Matt Daniels, a self-described designer, coder and data scientist, has given hip-hop the Five Thirty Eight treatment, quantifying wordsmithing with his unique methodology:
He used the first 5,000 words from seven Shakespeare works: “Hamlet,” “Romeo and Juliet,” “Othello,” “Macbeth,” “As You Like It,” “Winter’s Tale” and “Troilus and Cressida.” To compare rappers to Herman Melville, he analyzed the first 35,000 words from “Moby Dick,” offering this explanation:
Literary elites love to rep Shakespeare’s vocabulary: across his entire corpus, he uses 28,829 words, suggesting he knew over 100,000 words and arguably had the largest vocabulary, ever.
I decided to compare this data point against the most famous artists in hip hop.
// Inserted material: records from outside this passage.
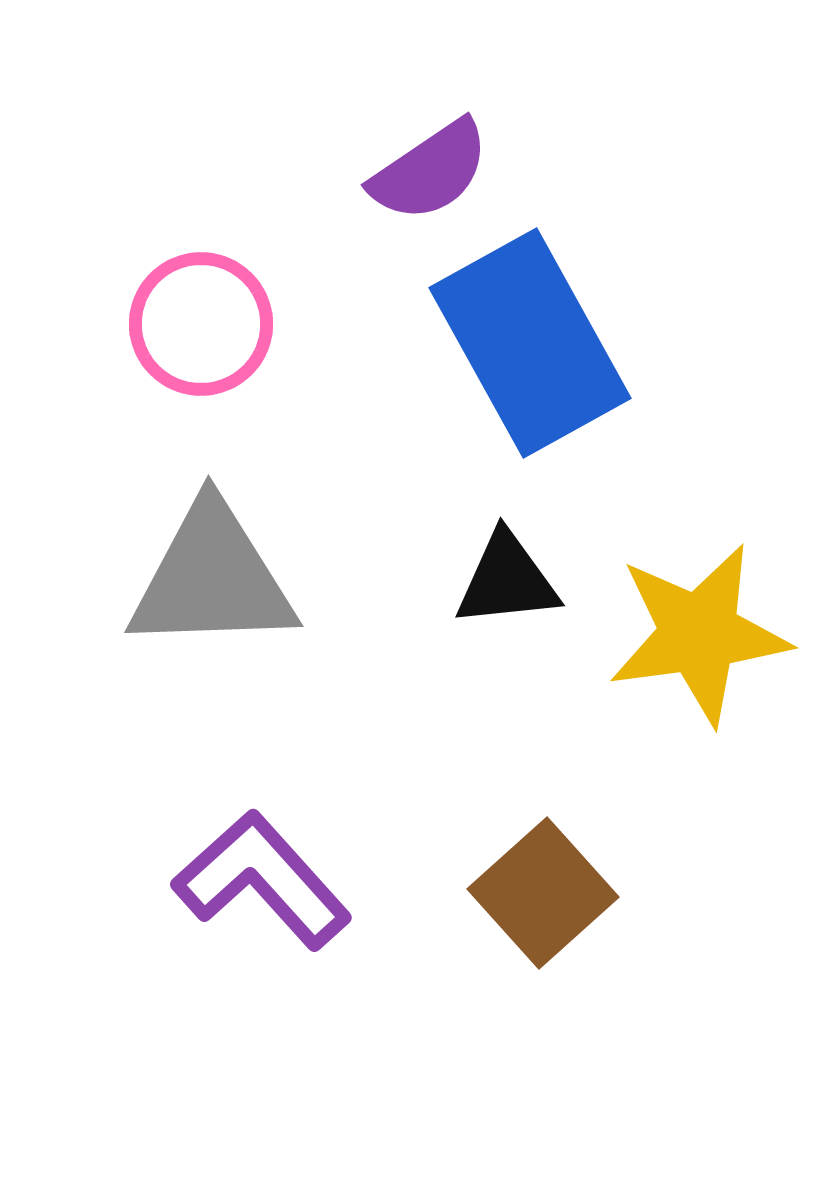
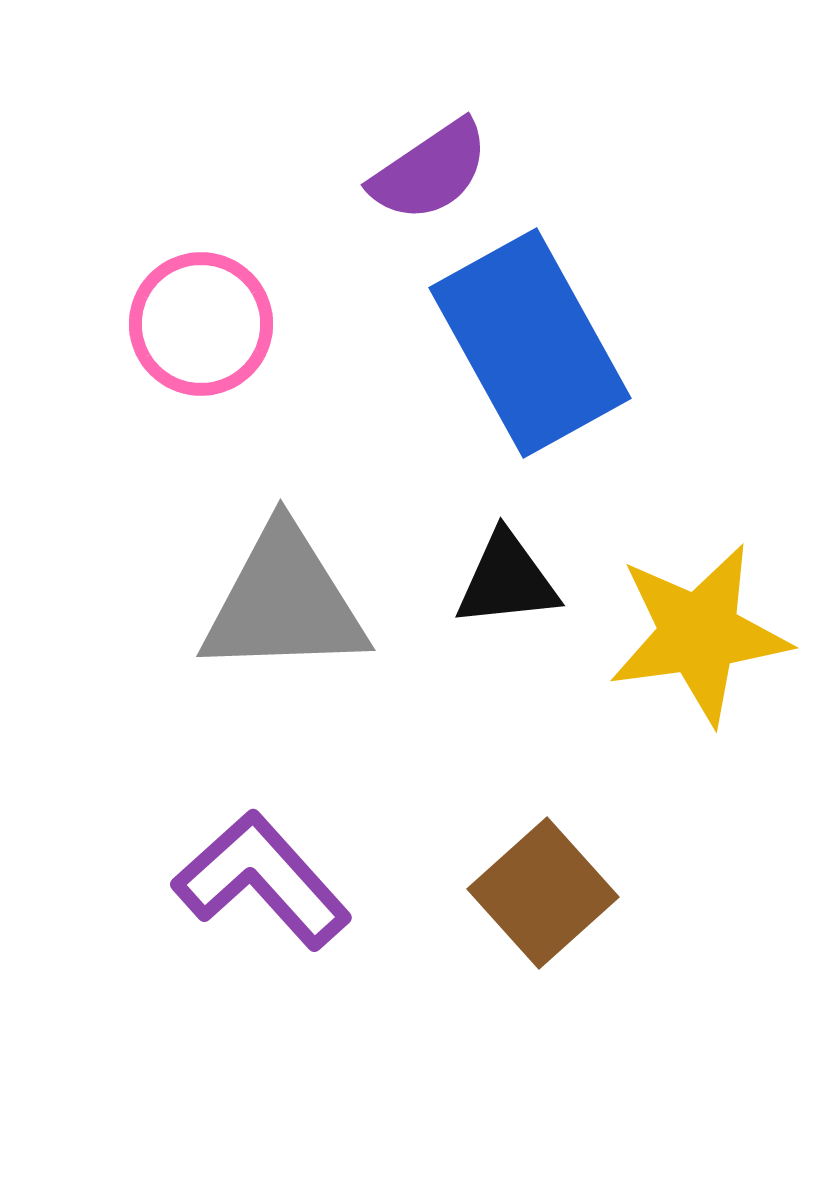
gray triangle: moved 72 px right, 24 px down
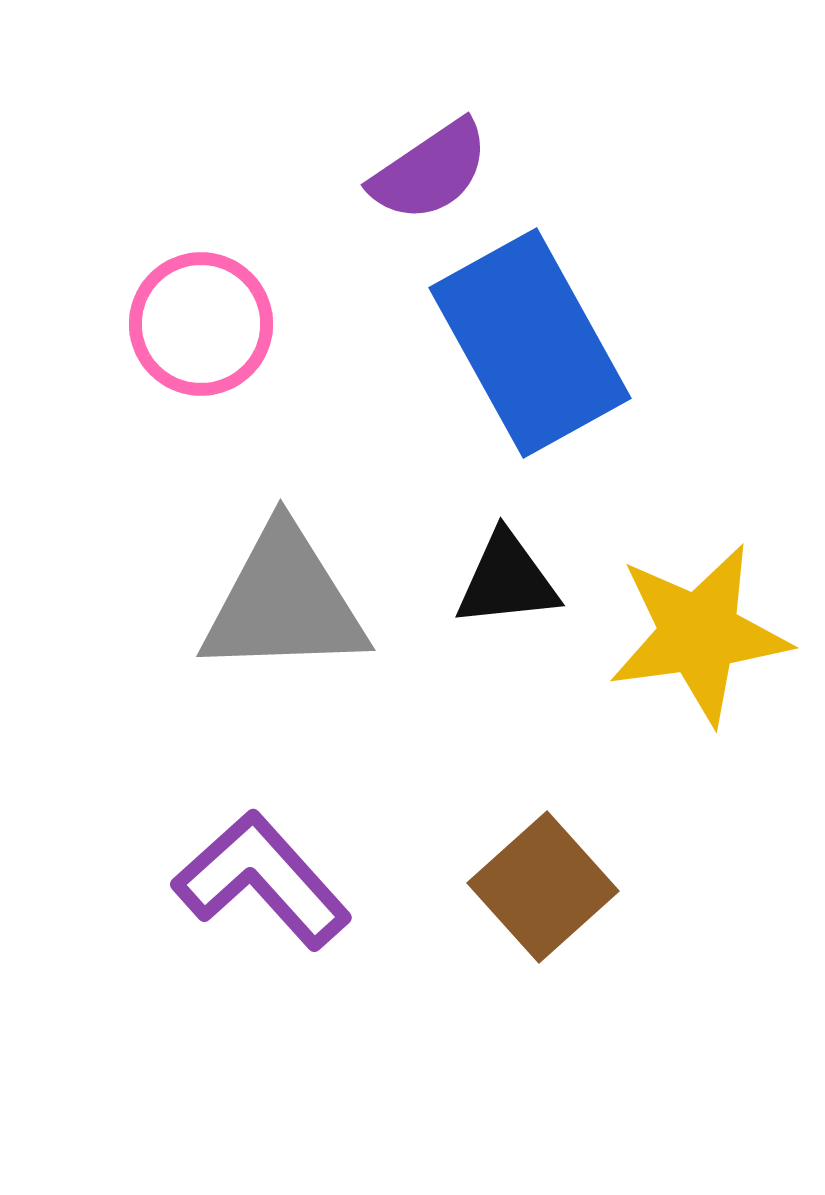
brown square: moved 6 px up
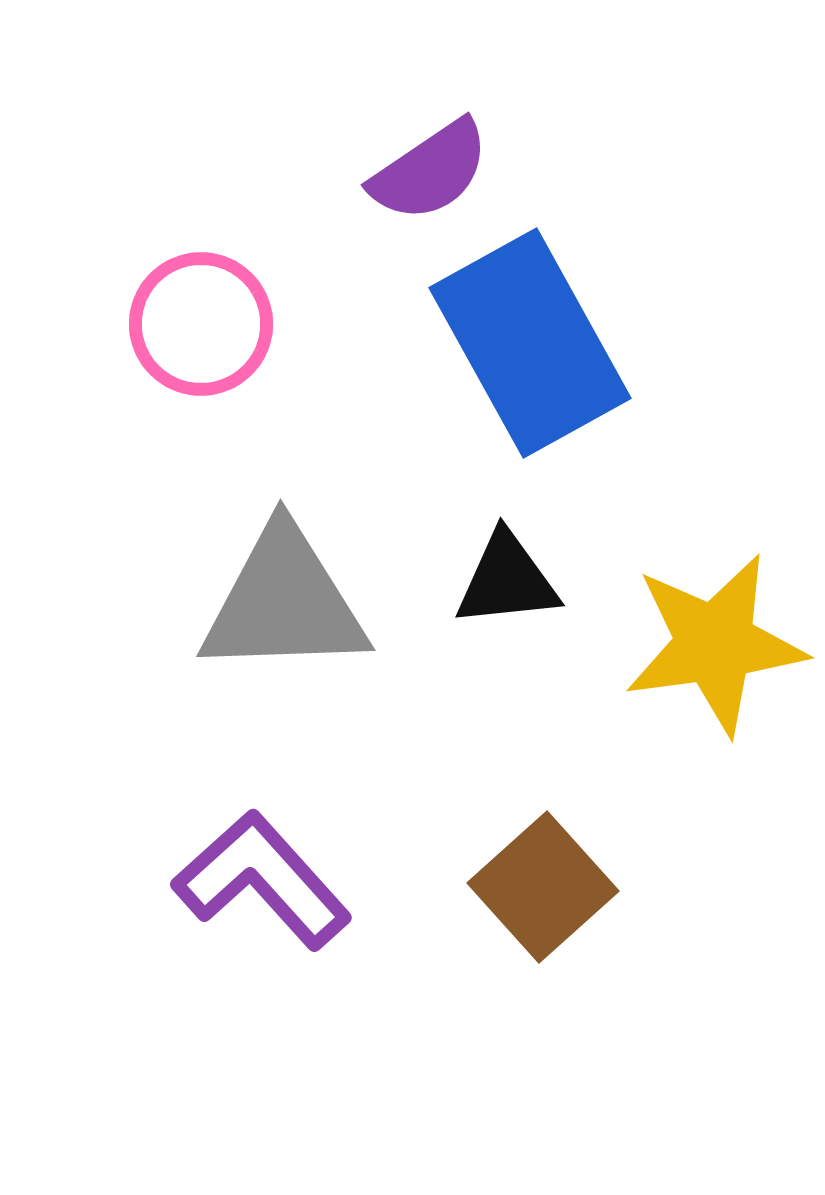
yellow star: moved 16 px right, 10 px down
I used each artist’s first 35,000 lyrics. That way, prolific artists, such as Jay-Z, could be compared to newer artists, such as Drake.
Daniels analyzed 85 individual artists or groups (and, in the comments section of i09, responded to critiques by saying that he will add more). One of his favorite groups, Outkast, is fairly prolific. (He’s dedicated an entire Web site to explaining them in charts and graphs, perhaps the most wonkish assessment in the history of hip-hop.) In his Shakespeare analysis, Daniels identified 5,170 unique words; Melville clocks in at 6,022. Outkast had 5,212. Also in Shakespeare’s neighborhood? Nas, the Beastie Boys, MF Doom and E-40. But the top honor goes to Aesop Rock, who delivers a stunning 7,392 unique words. Once you get above 5,700 words, the graph is dominated by people or groups widely considered the thinking man’s rap artists: Wu-Tang Clan (5,895), its members Ghostface Killah (5,774), GZA (6,426), and RZA (5,905), and one affiliate, Killah Priest (5,737). The Roots also make an appearance in the verbal stratosphere with 5,803 words.
It’s not a comprehensive assessment, by any means. Much like their real-life representation of hip-hop, women are sparse. So far, Missy Elliot (3,874), Nicki Minaj (4,162), Lil Kim (4,474) and Salt-N-Pepa (3,612) are the only female artists whose lyrics Daniels has analyzed, which leaves out Trina, Foxy Brown, Eve, MC Lyte, Queen Latifah and Jean Grae. Lauryn Hill seems like an obvious choice, but 35,000 words is the equivalent of three to five albums, Daniels says. Hill only has two solo albums: “The Miseducation of Lauryn Hill” and “MTV Unplugged 2.0.”
And the system arguably has its flaws. Daniels said:
I used a research methodology called token analysis to determine each artist’s vocabulary. Each word is counted once, so pimps, pimp, pimping, and pimpin are four unique words. To avoid issues with apostrophes (e.g., pimpin’ vs. pimpin), they’re removed from the dataset. It still isn’t perfect. Hip hop is full of slang that is hard to transcribe (e.g., shorty vs. shawty), compound words (e.g., king s—), featured vocalists, and repetitive choruses.
Still, it’s fun to check out where your favorite artist ranks, or who’s beating whom in the race to the bottom. So far, DMX has that distinction sewn up with 3,214 words. Maybe less growling and more verbiage on the next album, hmm, DMX?